Out of this triangular ethno-religious politics emerges the shifty strategic games played by political elites of all three groups, with divergent and conflicting political and strategic agendas. As is the case with any colonial divide-and-rule politics, the central colonising ethnic bloc, particularly the Burmese military, have played Rohingya Muslims against Rakhine Buddhists.

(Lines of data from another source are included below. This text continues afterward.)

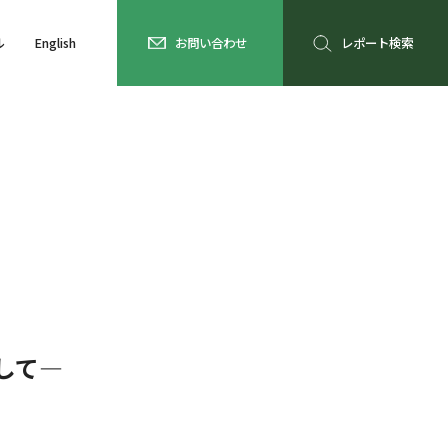
ル
English
お問い合わせ
レポート検索
して―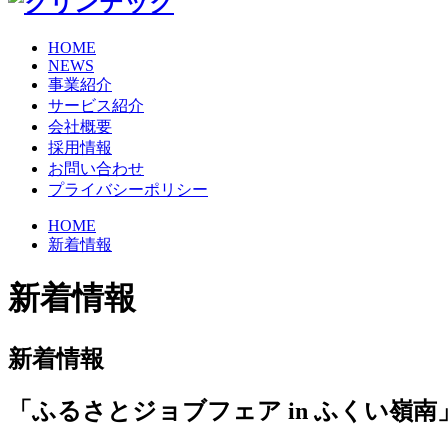
HOME
NEWS
事業紹介
サービス紹介
会社概要
採用情報
お問い合わせ
プライバシーポリシー
HOME
新着情報
新着情報
新着情報
「ふるさとジョブフェア in ふくい嶺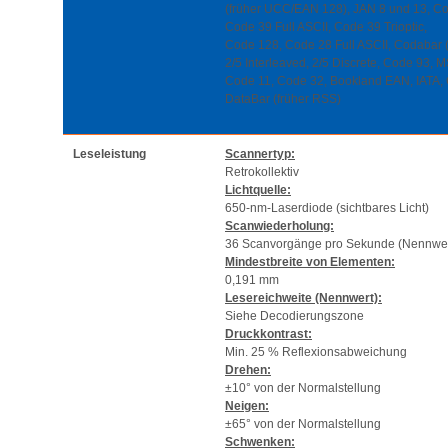
(früher UCC/EAN 128), JAN 8 und 13, Co
Code 39 Full ASCII, Code 39 Trioptic,
Code 128, Code 28 Full ASCII, Codabar 
2/5 Interleaved, 2/5 Discrete, Code 93, M
Code 11, Code 32, Bookland EAN, IATA,
DataBar (früher RSS)
Leseleistung
Scannertyp:
Retrokollektiv
Lichtquelle:
650-nm-Laserdiode (sichtbares Licht)
Scanwiederholung:
36 Scanvorgänge pro Sekunde (Nennwer
Mindestbreite von Elementen:
0,191 mm
Lesereichweite (Nennwert):
Siehe Decodierungszone
Druckkontrast:
Min. 25 % Reflexionsabweichung
Drehen:
±10° von der Normalstellung
Neigen:
±65° von der Normalstellung
Schwenken: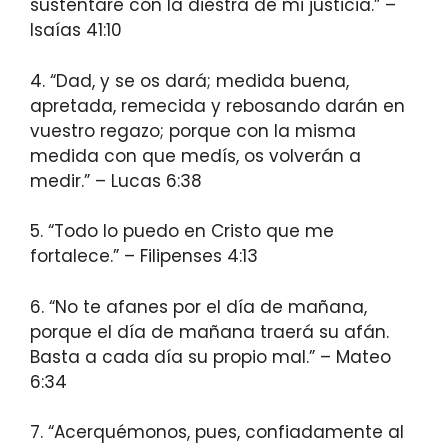
sustentaré con la diestra de mi justicia.” –
Isaías 41:10
4. “Dad, y se os dará; medida buena,
apretada, remecida y rebosando darán en
vuestro regazo; porque con la misma
medida con que medís, os volverán a
medir.” – Lucas 6:38
5. “Todo lo puedo en Cristo que me
fortalece.” – Filipenses 4:13
6. “No te afanes por el día de mañana,
porque el día de mañana traerá su afán.
Basta a cada día su propio mal.” – Mateo
6:34
7. “Acerquémonos, pues, confiadamente al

In the 1950’s, the Burmese military - led by General Ne Win as the Commander-in-chief - practically controlled all restive border regions vis-à-vis civilian administrations of non-Burmese ethnic groups. To the chagrin of Rakhine nationalists who wanted to keep Rakhine as one autonomous region, under their control, the Ministry of Defence Division of Border Affairs approved the Rohingyas’ demands for a predominantly Muslim administrative district called Mayu District – made up of the two northern Rakhine townships of Maungdaw and Buthidaung, as well as parts of Yathaydaung township, something Prime Minister U Nu’s civilian government rubber-stamped.

Tun Mrat Naing chose not to acknowledge the collaborator role that thousands of Rakhine nationalists have played in the Burmese military’s institutionalised genocidal persecution of Rohingyas since February 1979.

Importantly, the senior most leadership of the Burmese military officially consented to the Rohingyas’ right to self-identify as Rohingya ethnic nationality and, additionally, recognised the group as a constitutive and integral ethnic group native to Western Myanmar.

There exists a mountain of both primary and official documentations that support Rohingya group identity and history of belonginess in Northern Rakhine.

In his own published writings, the late Deputy Commander-in-Chief Brigadier Aung Gyi, General Ne Win’s second in command, recorded the Ministry of Defence discussions with Rohingya leaders, which were designed to bring an end to the lingering Mujahideen armed rebellion. A crucial agenda item in these discussions included acknowledging Rohingyas’ minority group rights to self-identify as Rohingya – and, specifically, NOT to be lumped under the religious label of “Muslims of Rakhine”.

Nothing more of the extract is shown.